Several things were clear from the conversation:
- There are people all over the world - particularly in developing countries - who are hugely committed to completing the course, and sometimes in the most extreme circumstances. (Being under mortar fire was one of the distractions that Seb Thrun mentioned.) I got the distinct feeling that this fact has spurred Thrun and others at Stanford into thinking further about how a mass, high level, high quality computer science education could be made available for free as public good. (See the note below for some straws in the wind that relate to this.)
- There is an overwhelming amount of feedback from students - for example, within 24 hours of 40,000 people receiving a cheery email of encouragement from Peter Norvig and Seb Thrun, 2000 had responded, often in considerable detail.
- Alongside this there are a plenty of teachers who have enrolled on the course and who are making comments: it is challenging to sort the wheat from the chaff.

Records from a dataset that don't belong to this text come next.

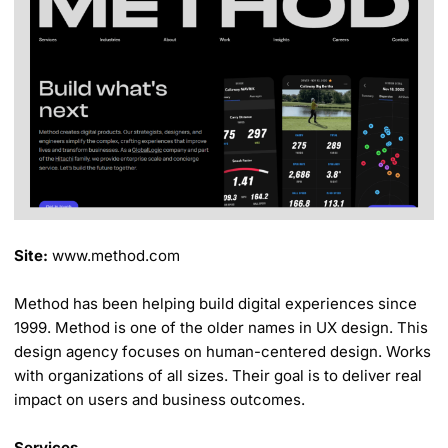
Site:
www.method.com
Method has been helping build digital experiences since
1999. Method is one of the older names in UX design. This
design agency focuses on human-centered design. Works
with organizations of all sizes. Their goal is to deliver real
impact on users and business outcomes.
Services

- The production team intends to use the goldmine of data about learner behaviour and learner performance that it is accumulating to refine future provision. For more on this (albeit not directly in relation to this course) see Using AI in formative and summative assessment, especially the links to the post by the Khan Academy intern David Hu and to the 2010 ACM Communication by Greg Linden.
C - Further CS provision from Stanford
Here is a list of the wide range of course that will be available in January:
- CS 101 – essentials of Computer Science for a zero experience audience;
- Cryptography – protecting information in computer systems;
- Game Theory – mathematical modeling of strategic interaction among rational agents;
- Human-Computer Interaction – designing technologies and interfaces that bring people joy rather than frustration;
- Lean Launchpad – turning an idea into a company;
- Machine Learning – getting computers to act without explicit direction;
- Natural Language Processing – algorithms and technology for dealing with human language data;
- Probabilistic Graphical Models – practical and theoretical methods of manipulating probability distributions;
- Software as a Service – engineering fundamentals for Agile SaaS development using Ruby on Rails;
- Technology Entrepreneurship – creating a successful startup.